◆ **Records for the task**:
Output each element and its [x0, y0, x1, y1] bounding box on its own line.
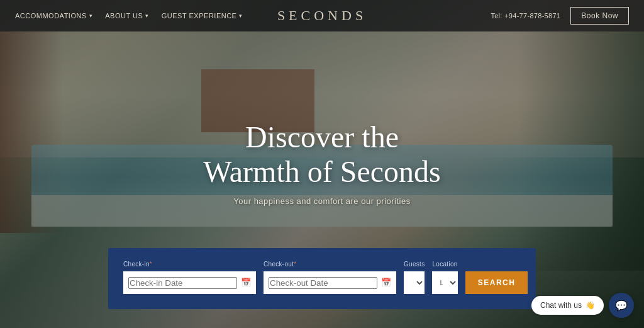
location-field: Location Location Colombo Kandy Galle Ne…	[432, 261, 457, 294]
checkout-field: Check-out* 📅	[264, 261, 396, 294]
checkin-label: Check-in*	[123, 261, 256, 268]
nav-accommodations-label: ACCOMMODATIONS	[15, 12, 87, 20]
hero-title-line1: Discover the	[245, 120, 399, 153]
guests-select[interactable]: 1 2 3 4 5 6	[404, 271, 425, 294]
main-nav: ACCOMMODATIONS ▾ ABOUT US ▾ GUEST EXPERI…	[15, 12, 243, 20]
checkout-input-wrapper[interactable]: 📅	[264, 271, 396, 294]
checkin-input-wrapper[interactable]: 📅	[123, 271, 256, 294]
location-select[interactable]: Location Colombo Kandy Galle Negombo	[432, 271, 457, 294]
chevron-down-icon: ▾	[89, 13, 93, 19]
chat-open-button[interactable]: 💬	[609, 293, 634, 318]
chat-label: Chat with us	[540, 301, 582, 310]
book-now-button[interactable]: Book Now	[570, 7, 629, 25]
search-button[interactable]: SEARCH	[465, 271, 528, 294]
checkin-field: Check-in* 📅	[123, 261, 256, 294]
checkin-input[interactable]	[128, 277, 237, 289]
guests-label: Guests	[404, 261, 425, 268]
hero-title-line2: Warmth of Seconds	[203, 154, 440, 188]
nav-guest-experience[interactable]: GUEST EXPERIENCE ▾	[162, 12, 243, 20]
chat-widget: Chat with us 👋 💬	[531, 293, 634, 318]
site-logo: SECONDS	[277, 8, 367, 24]
nav-about-us[interactable]: ABOUT US ▾	[105, 12, 149, 20]
nav-accommodations[interactable]: ACCOMMODATIONS ▾	[15, 12, 92, 20]
calendar-icon: 📅	[381, 278, 391, 288]
header-right: Tel: +94-77-878-5871 Book Now	[491, 7, 629, 25]
header: ACCOMMODATIONS ▾ ABOUT US ▾ GUEST EXPERI…	[0, 0, 644, 31]
wave-icon: 👋	[586, 301, 595, 310]
hero-subtitle: Your happiness and comfort are our prior…	[102, 196, 542, 205]
guests-field: Guests 1 2 3 4 5 6	[404, 261, 425, 294]
hero-title: Discover the Warmth of Seconds	[102, 119, 542, 188]
phone-number: Tel: +94-77-878-5871	[491, 12, 560, 20]
calendar-icon: 📅	[241, 278, 251, 288]
chevron-down-icon: ▾	[239, 13, 243, 19]
checkout-label: Check-out*	[264, 261, 396, 268]
location-label: Location	[432, 261, 457, 268]
chat-bubble[interactable]: Chat with us 👋	[531, 296, 604, 315]
checkout-input[interactable]	[269, 277, 377, 289]
booking-fields: Check-in* 📅 Check-out* 📅 Guests 1 2 3	[123, 261, 521, 294]
nav-guest-experience-label: GUEST EXPERIENCE	[162, 12, 237, 20]
chevron-down-icon: ▾	[145, 13, 149, 19]
booking-bar: Check-in* 📅 Check-out* 📅 Guests 1 2 3	[108, 248, 536, 309]
nav-about-us-label: ABOUT US	[105, 12, 143, 20]
hero-content: Discover the Warmth of Seconds Your happ…	[102, 119, 542, 205]
chat-message-icon: 💬	[615, 300, 628, 312]
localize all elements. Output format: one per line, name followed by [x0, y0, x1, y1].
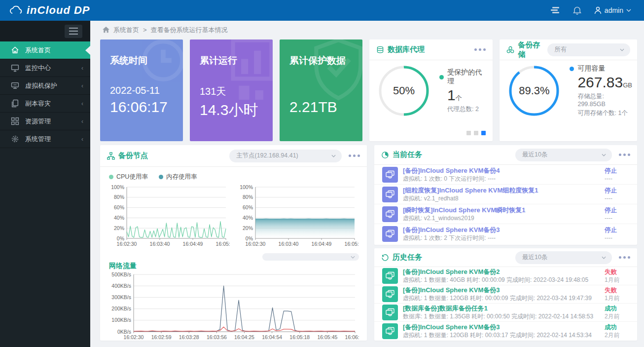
- menu-toggle-icon[interactable]: [65, 25, 82, 38]
- history-tasks-filter[interactable]: 最近10条: [515, 251, 612, 264]
- db-agent-legend: 受保护的代理: [447, 68, 488, 86]
- vm-task-icon: [382, 167, 398, 183]
- sidebar-item-system-mgmt[interactable]: 系统管理 ‹: [0, 130, 90, 148]
- sidebar-item-vm-protect[interactable]: 虚拟机保护 ‹: [0, 77, 90, 95]
- card-protected-data: 累计保护数据 2.21TB: [280, 39, 362, 141]
- vm-task-icon: [382, 268, 398, 284]
- sidebar-item-label: 监控中心: [25, 64, 51, 73]
- sidebar-item-replica-dr[interactable]: 副本容灾 ‹: [0, 95, 90, 113]
- more-icon[interactable]: [349, 154, 360, 157]
- task-title[interactable]: [细粒度恢复]InCloud Sphere KVM细粒度恢复1: [403, 187, 538, 194]
- task-title[interactable]: [瞬时恢复]InCloud Sphere KVM瞬时恢复1: [403, 206, 525, 214]
- sidebar-item-home[interactable]: 系统首页: [0, 41, 90, 59]
- task-time: 2月前: [605, 332, 620, 339]
- chevron-left-icon: ‹: [81, 118, 83, 125]
- task-row[interactable]: [备份]InCloud Sphere KVM备份4虚拟机: 1 次数: 0 下次…: [374, 165, 637, 185]
- more-icon[interactable]: [474, 48, 486, 51]
- svg-text:60%: 60%: [114, 204, 124, 210]
- task-status: 失败: [605, 287, 617, 294]
- db-agent-donut: 50%: [377, 64, 430, 117]
- legend-cpu-label: CPU使用率: [116, 173, 148, 181]
- task-title[interactable]: [备份]InCloud Sphere KVM备份3: [403, 323, 500, 331]
- carousel-dot-active[interactable]: [481, 131, 486, 135]
- legend-dot: [439, 75, 444, 79]
- server-rack-icon[interactable]: [550, 6, 560, 14]
- svg-text:0%: 0%: [117, 235, 124, 241]
- task-title[interactable]: [备份]InCloud Sphere KVM备份4: [403, 167, 500, 174]
- main-content: 系统首页 > 查看备份系统运行基本情况 系统时间 2022-05-11 16:0…: [90, 21, 644, 347]
- task-time: 1月前: [605, 295, 620, 302]
- task-status: 失败: [605, 269, 617, 275]
- bell-icon[interactable]: [573, 6, 581, 15]
- storage-filter-select[interactable]: 所有: [547, 43, 630, 56]
- task-title[interactable]: [数据库备份]数据库备份任务1: [403, 305, 488, 312]
- legend-dot: [570, 67, 574, 71]
- sidebar-top: [0, 21, 90, 41]
- task-row[interactable]: [数据库备份]数据库备份任务1数据库: 1 数据量: 1.35GB 耗时: 00…: [374, 304, 637, 322]
- task-title[interactable]: [备份]InCloud Sphere KVM备份3: [403, 286, 500, 294]
- sidebar-item-label: 虚拟机保护: [25, 81, 57, 90]
- card-uptime: 累计运行 131天 14.3小时: [190, 39, 273, 141]
- home-icon: [103, 27, 109, 33]
- task-row[interactable]: [备份]InCloud Sphere KVM备份3虚拟机: 1 数据量: 120…: [374, 285, 637, 304]
- carousel-dot[interactable]: [466, 131, 471, 135]
- svg-text:100KB/s: 100KB/s: [111, 317, 131, 323]
- task-status: 停止: [605, 227, 617, 233]
- user-menu[interactable]: admin: [594, 6, 631, 14]
- task-row[interactable]: [备份]InCloud Sphere KVM备份2虚拟机: 1 数据量: 40G…: [374, 267, 637, 285]
- history-icon: [381, 254, 389, 262]
- task-subtitle: 虚拟机: 1 数据量: 120GB 耗时: 00:00:09 完成时间: 202…: [403, 295, 592, 302]
- monitor-icon: [11, 64, 19, 72]
- task-subtitle: 数据库: 1 数据量: 1.35GB 耗时: 00:00:50 完成时间: 20…: [403, 313, 593, 320]
- panel-db-agent: 数据库代理 50% 受保护的代理 1个 代理总数: 2: [369, 39, 493, 141]
- network-traffic-chart: 500KB/s400KB/s300KB/s200KB/s100KB/s0KB/s…: [108, 271, 359, 344]
- user-icon: [594, 6, 602, 14]
- svg-text:16:05:18: 16:05:18: [289, 334, 310, 340]
- storage-total: 存储总量: 299.85GB: [577, 92, 632, 108]
- svg-text:200KB/s: 200KB/s: [111, 306, 131, 311]
- task-title[interactable]: [备份]InCloud Sphere KVM备份3: [403, 226, 500, 233]
- legend-dot-memory: [159, 175, 163, 179]
- storage-filter-value: 所有: [554, 45, 567, 54]
- sidebar-item-monitor-center[interactable]: 监控中心 ‹: [0, 59, 90, 77]
- task-row[interactable]: [细粒度恢复]InCloud Sphere KVM细粒度恢复1虚拟机: v2.1…: [374, 185, 637, 204]
- network-traffic-title: 网络流量: [109, 262, 359, 270]
- card-value-hours: 14.3小时: [200, 100, 273, 120]
- cpu-usage-chart: 100%80%60%40%20%0%16:02:3016:03:4016:04:…: [108, 184, 230, 250]
- storage-capacity: 267.83: [577, 74, 623, 90]
- current-tasks-filter[interactable]: 最近10条: [515, 149, 612, 161]
- carousel-dot[interactable]: [474, 131, 478, 135]
- grid-icon: [11, 117, 19, 125]
- network-interface-select[interactable]: [262, 253, 359, 261]
- breadcrumb-home[interactable]: 系统首页: [113, 26, 139, 35]
- history-tasks-filter-value: 最近10条: [522, 253, 547, 262]
- database-icon: [376, 46, 384, 54]
- task-time: ----: [605, 175, 612, 182]
- panel-title: 历史任务: [393, 253, 422, 262]
- svg-text:100%: 100%: [240, 184, 253, 190]
- more-icon[interactable]: [619, 256, 630, 259]
- svg-text:0KB/s: 0KB/s: [117, 329, 131, 335]
- svg-text:40%: 40%: [243, 215, 253, 221]
- chevron-left-icon: ‹: [81, 136, 83, 143]
- task-row[interactable]: [备份]InCloud Sphere KVM备份3虚拟机: 1 次数: 2 下次…: [374, 224, 637, 244]
- svg-text:40%: 40%: [114, 215, 124, 221]
- node-selector-value: 主节点(192.168.94.41): [236, 152, 298, 160]
- chevron-down-icon: [612, 48, 624, 51]
- card-title: 累计运行: [200, 54, 273, 67]
- storage-donut: 89.3%: [507, 64, 561, 117]
- sidebar-item-resource-mgmt[interactable]: 资源管理 ‹: [0, 113, 90, 130]
- task-row[interactable]: [备份]InCloud Sphere KVM备份3虚拟机: 1 数据量: 120…: [374, 322, 637, 340]
- panel-title: 数据库代理: [388, 45, 425, 54]
- card-value-time: 16:06:17: [110, 99, 183, 116]
- card-title: 系统时间: [110, 54, 183, 67]
- node-selector[interactable]: 主节点(192.168.94.41): [229, 150, 342, 162]
- svg-text:300KB/s: 300KB/s: [111, 294, 131, 300]
- more-icon[interactable]: [619, 154, 630, 156]
- db-agent-total: 代理总数: 2: [447, 105, 488, 114]
- breadcrumb: 系统首页 > 查看备份系统运行基本情况: [90, 21, 644, 39]
- sidebar-item-label: 系统首页: [25, 46, 51, 55]
- task-subtitle: 虚拟机: 1 数据量: 40GB 耗时: 00:00:09 完成时间: 2022…: [403, 276, 588, 283]
- task-title[interactable]: [备份]InCloud Sphere KVM备份2: [403, 268, 500, 275]
- task-row[interactable]: [瞬时恢复]InCloud Sphere KVM瞬时恢复1虚拟机: v2.1_w…: [374, 204, 637, 224]
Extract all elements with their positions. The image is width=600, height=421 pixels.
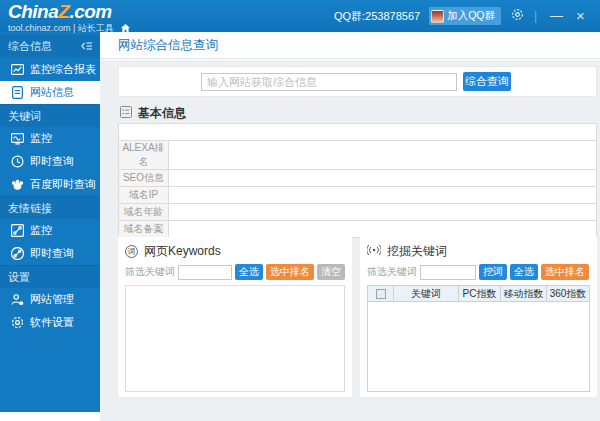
select-all-button[interactable]: 全选 [235,264,263,280]
site-summary-cell [119,124,597,141]
sidebar: 综合信息 监控综合报表 网站信息 关键词 监控 [0,32,100,412]
mining-results-body[interactable] [368,302,589,391]
table-row: 域名备案 [119,221,597,238]
window-controls-divider: | [534,9,540,23]
baidu-paw-icon [10,178,24,192]
gear-icon [10,316,24,330]
sidebar-item-baidu-instant-query[interactable]: 百度即时查询 [0,173,100,196]
filter-keyword-label: 筛选关键词 [367,265,417,279]
basic-info-title: 基本信息 [138,105,186,122]
column-header-mobile-index: 移动指数 [501,286,547,301]
keywords-list[interactable] [125,285,345,392]
mining-filter-input[interactable] [420,265,476,280]
table-row: SEO信息 [119,170,597,187]
keyword-filter-input[interactable] [178,265,232,280]
minimize-icon[interactable]: — [549,9,564,23]
sidebar-item-link-instant-query[interactable]: 即时查询 [0,242,100,265]
search-panel: 综合查询 [118,66,597,97]
sidebar-item-label: 监控综合报表 [30,62,96,77]
sidebar-item-keyword-monitor[interactable]: 监控 [0,127,100,150]
page-title: 网站综合信息查询 [118,37,218,54]
section-label: 综合信息 [8,39,52,54]
row-value [169,221,597,238]
row-label: 域名年龄 [119,204,169,221]
qq-avatar-icon [431,10,444,23]
logo-text: China [8,1,58,22]
monitor-chart-icon [10,132,24,146]
sidebar-item-keyword-instant-query[interactable]: 即时查询 [0,150,100,173]
sidebar-item-label: 网站信息 [30,85,74,100]
row-value [169,204,597,221]
keyword-circle-icon: 词 [125,245,138,258]
filter-keyword-label: 筛选关键词 [125,265,175,279]
content-body: 综合查询 基本信息 ALEXA排名 [100,60,600,421]
mining-radar-icon [367,244,381,259]
sidebar-item-software-settings[interactable]: 软件设置 [0,311,100,334]
chart-report-icon [10,63,24,77]
sidebar-item-label: 网站管理 [30,292,74,307]
row-value [169,141,597,170]
column-header-360-index: 360指数 [547,286,589,301]
basic-info-icon [120,104,132,122]
sidebar-item-label: 即时查询 [30,154,74,169]
keywords-panel-title: 网页Keywords [144,243,221,260]
sidebar-item-label: 监控 [30,223,52,238]
dig-words-button[interactable]: 挖词 [479,264,507,280]
select-all-checkbox[interactable] [376,289,386,299]
join-qq-label: 加入QQ群 [447,9,495,23]
row-label: 域名IP [119,187,169,204]
site-summary-row [119,124,597,141]
keyword-mining-panel: 挖掘关键词 筛选关键词 挖词 全选 选中排名 关键词 PC指数 移动指数 360… [360,237,597,397]
settings-gear-icon[interactable] [510,8,525,24]
mining-panel-title: 挖掘关键词 [387,243,447,260]
qq-group-number: QQ群:253878567 [334,9,420,24]
logo-z: Z [58,1,69,22]
close-icon[interactable]: × [573,9,588,23]
sidebar-section-settings: 设置 [0,265,100,288]
sidebar-item-label: 即时查询 [30,246,74,261]
table-row: 域名IP [119,187,597,204]
sidebar-section-keywords: 关键词 [0,104,100,127]
row-label: ALEXA排名 [119,141,169,170]
sidebar-item-site-manage[interactable]: 网站管理 [0,288,100,311]
section-label: 设置 [8,270,30,285]
row-label: 域名备案 [119,221,169,238]
section-label: 关键词 [8,109,41,124]
logo-com: .com [69,1,111,22]
selected-rank-button[interactable]: 选中排名 [266,264,314,280]
sidebar-item-monitor-report[interactable]: 监控综合报表 [0,58,100,81]
page-keywords-panel: 词 网页Keywords 筛选关键词 全选 选中排名 清空 [118,237,352,397]
clock-query-icon [10,155,24,169]
home-icon[interactable] [120,23,131,34]
link-square-icon [10,224,24,238]
logo-subtitle: tool.chinaz.com | 站长工具 [8,24,114,33]
main-content: 网站综合信息查询 综合查询 基本信息 [100,32,600,421]
join-qq-button[interactable]: 加入QQ群 [429,7,501,25]
selected-rank-button[interactable]: 选中排名 [541,264,589,280]
app-window: ChinaZ.com tool.chinaz.com | 站长工具 QQ群:25… [0,0,600,421]
comprehensive-query-button[interactable]: 综合查询 [463,72,511,91]
user-manage-icon [10,293,24,307]
sidebar-item-link-monitor[interactable]: 监控 [0,219,100,242]
column-header-keyword: 关键词 [394,286,459,301]
sidebar-item-site-info[interactable]: 网站信息 [0,81,100,104]
site-url-input[interactable] [201,73,457,91]
sidebar-item-label: 监控 [30,131,52,146]
sidebar-item-label: 百度即时查询 [30,177,96,192]
collapse-sidebar-icon[interactable] [81,41,93,53]
basic-info-table: ALEXA排名 SEO信息 域名IP 域名年龄 域名备案 [118,123,597,238]
row-value [169,170,597,187]
sidebar-item-label: 软件设置 [30,315,74,330]
title-bar: ChinaZ.com tool.chinaz.com | 站长工具 QQ群:25… [0,0,600,32]
logo: ChinaZ.com tool.chinaz.com | 站长工具 [8,2,131,34]
mining-results-grid: 关键词 PC指数 移动指数 360指数 [367,285,590,392]
select-all-button[interactable]: 全选 [510,264,538,280]
row-value [169,187,597,204]
sidebar-section-overview: 综合信息 [0,35,100,58]
column-header-pc-index: PC指数 [459,286,501,301]
row-label: SEO信息 [119,170,169,187]
clear-button[interactable]: 清空 [317,264,345,280]
link-circle-icon [10,247,24,261]
table-row: 域名年龄 [119,204,597,221]
site-info-doc-icon [10,86,24,100]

◆ **Exercise**: Note every line of the entries in which "window" appears, and copy it down.

◆ **Solution to the exercise**:
window-controls-divider: | [534,9,540,23]
app-window: ChinaZ.com tool.chinaz.com | 站长工具 QQ群:25… [0,0,600,421]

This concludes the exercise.